Однако старшие коллеги и руководство университета призывали меня быть более сдержанным и осторожным в решениях. Когда меня назначали, заместитель начальника научного сектора пригласил меня в свой кабинет:
– Ли, – начал он, – у вас довольно обширный список печатных работ… но среди них слишком много написано в соавторстве. Вам нужно писать больше монографий – ведь именно по ним вас будет оценивать научное сообщество и потомки.

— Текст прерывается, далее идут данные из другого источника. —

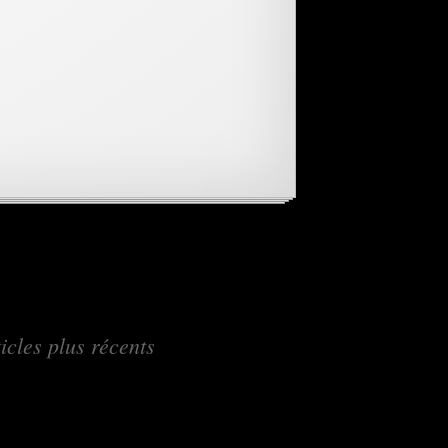
→
icles plus récents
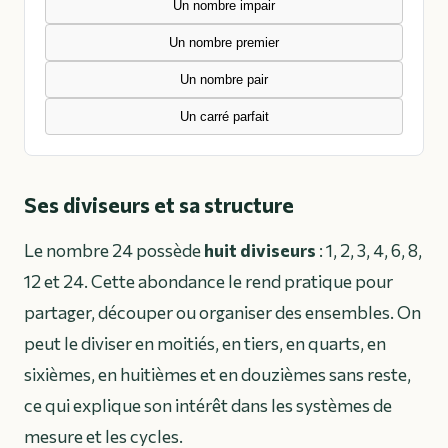
Un nombre impair
Un nombre premier
Un nombre pair
Un carré parfait
Ses diviseurs et sa structure
Le nombre 24 possède
huit diviseurs
: 1, 2, 3, 4, 6, 8,
12 et 24. Cette abondance le rend pratique pour
partager, découper ou organiser des ensembles. On
peut le diviser en moitiés, en tiers, en quarts, en
sixièmes, en huitièmes et en douzièmes sans reste,
ce qui explique son intérêt dans les systèmes de
mesure et les cycles.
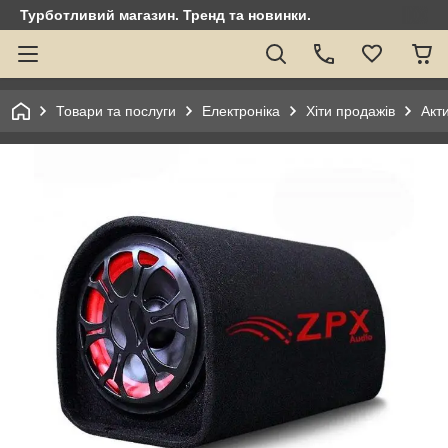
Турботливий магазин. Тренд та новинки.
Товари та послуги
Електроніка
Хіти продажів
Акт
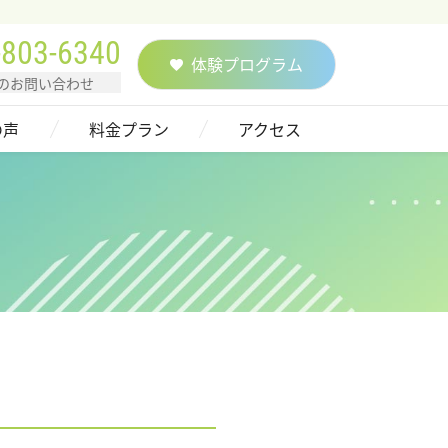
-803-6340
体験プログラム
のお問い合わせ
の声
料金プラン
アクセス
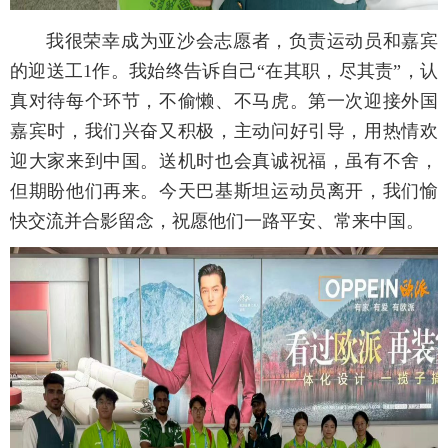
我很荣幸成为亚沙会志愿者，负责运动员和嘉宾
的迎送工1作。我始终告诉自己“在其职，尽其责”，认
真对待每个环节，不偷懒、不马虎。第一次迎接外国
嘉宾时，我们兴奋又积极，主动问好引导，用热情欢
迎大家来到中国。送机时也会真诚祝福，虽有不舍，
但期盼他们再来。今天巴基斯坦运动员离开，我们愉
快交流并合影留念，祝愿他们一路平安、常来中国。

Большая наука для его поколения была плодом многолетних, уединенных изысканий, ну или хотя бы результатом работы скромной команды из нескольких ученых. Мне же все это представлялось в несколько ином свете. В сущности, мое поколение по-другому относилось к самой науке: нам представлялось, что результат любого исследования зависит от той или иной специальной технологии, а поскольку ни один ученый не в состоянии овладеть самостоятельно всеми методами и техниками, то необходимо работать в команде. В самом деле, работая вместе, мы повышали наш научный уровень: делились между собой как данными исследований, так и успехом. Благодаря интернету (во многом изменившему современную науку, позволив в кратчайшие сроки публиковать работы) стало возможным сотрудничество ученых на расстоянии, порой никогда даже не встречавшихся лично. В то же время университетские чиновники всё пытались выжать больше «эффективности» из научных работников: каждый из нас стоял на самом краю обрыва под названием «печатайся или прощай», поскольку, несмотря на то что «эффективность» наша была в разы выше при коллективной работе, в расчет принимались только монографические работы.

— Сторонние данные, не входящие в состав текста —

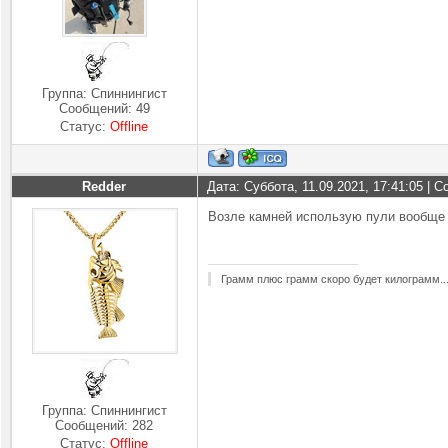
Группа: Спиннингист
Сообщений:
49
Статус:
Offline
Redder
Дата: Суббота, 11.09.2021, 17:41:05 |
Возле камней использую пули вообще 
Грамм плюс грамм скоро будет килограмм..
Группа: Спиннингист
Сообщений:
282
Статус:
Offline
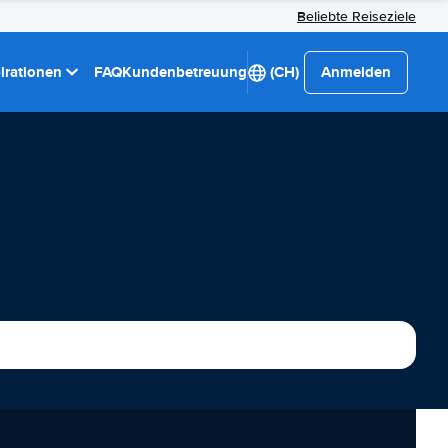
Beliebte Reiseziele
pirationen
FAQ
Kundenbetreuung
(CH)
Anmelden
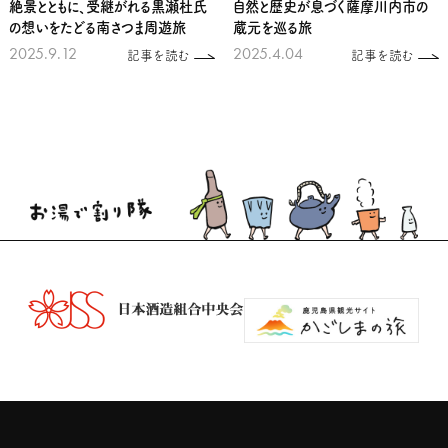
絶景とともに、受継がれる黒瀬杜氏
自然と歴史が息づく薩摩川内市の
の想いをたどる南さつま周遊旅
蔵元を巡る旅
2025.9.12
2025.4.04
記事を読む
記事を読む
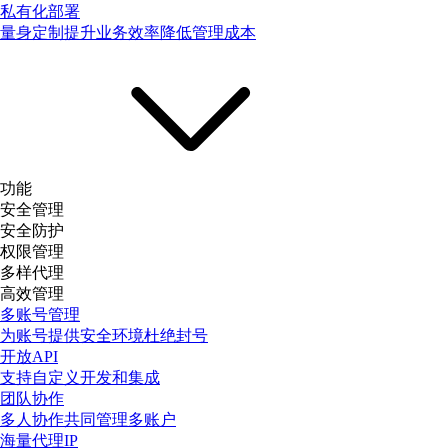
私有化部署
量身定制提升业务效率降低管理成本
功能
安全管理
安全防护
权限管理
多样代理
高效管理
多账号管理
为账号提供安全环境杜绝封号
开放API
支持自定义开发和集成
团队协作
多人协作共同管理多账户
海量代理IP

Помимо всего перечисленного, коллективные исследования были источником проблем и более деликатного характера. Старшее поколение ученых воспринимало себя чем-то вроде элитного закрытого клуба; а мне как новоявленному заведующему сектором ископаемых будто бы вручили ключи от дверей этого клуба. Однако то поколение, представителем которого был я, не хотело просто получить связку ключей, чтобы открывать ими двери, – мы хотели распахнуть настежь сами двери, приглашая войти всех желающих. Жажда научных прорывов и свершений вынуждала нас набирать в команду все больше и больше участников, порой и из-за пределов традиционных научных школ. Очевидно, моя природная предрасположенность к такого рода широким коллективным работам привела бы рано или поздно к конфликту со старшим поколением ученых.
* * *
Между тем работы у меня было хоть отбавляй. Я работал над описанием серии отпечатков следов возрастом около 120 тысяч лет, найденных на берегу лагуны Лангебан около Кейптауна, – я предполагал, что эти следы могут быть наиболее древними из известных отпечатков ног современного человека. Требовали описания и ископаемые останки гомининов, найденные мною в 1993 году в Салданья-Бей. В то же время я изучал взаимосвязь и влияние поведения хищных животных (леопардов, гиен и тому подобных) на накопление и сохранность костных останков в пещерах. Также я вел раскопки и руководил учебным лагерем в Глэдисвэйле, работая сначала с Петером Шмидом из Цюрихского университета в Швейцарии, а затем со своим давним другом Стивом Черчиллем из Университета Дюка.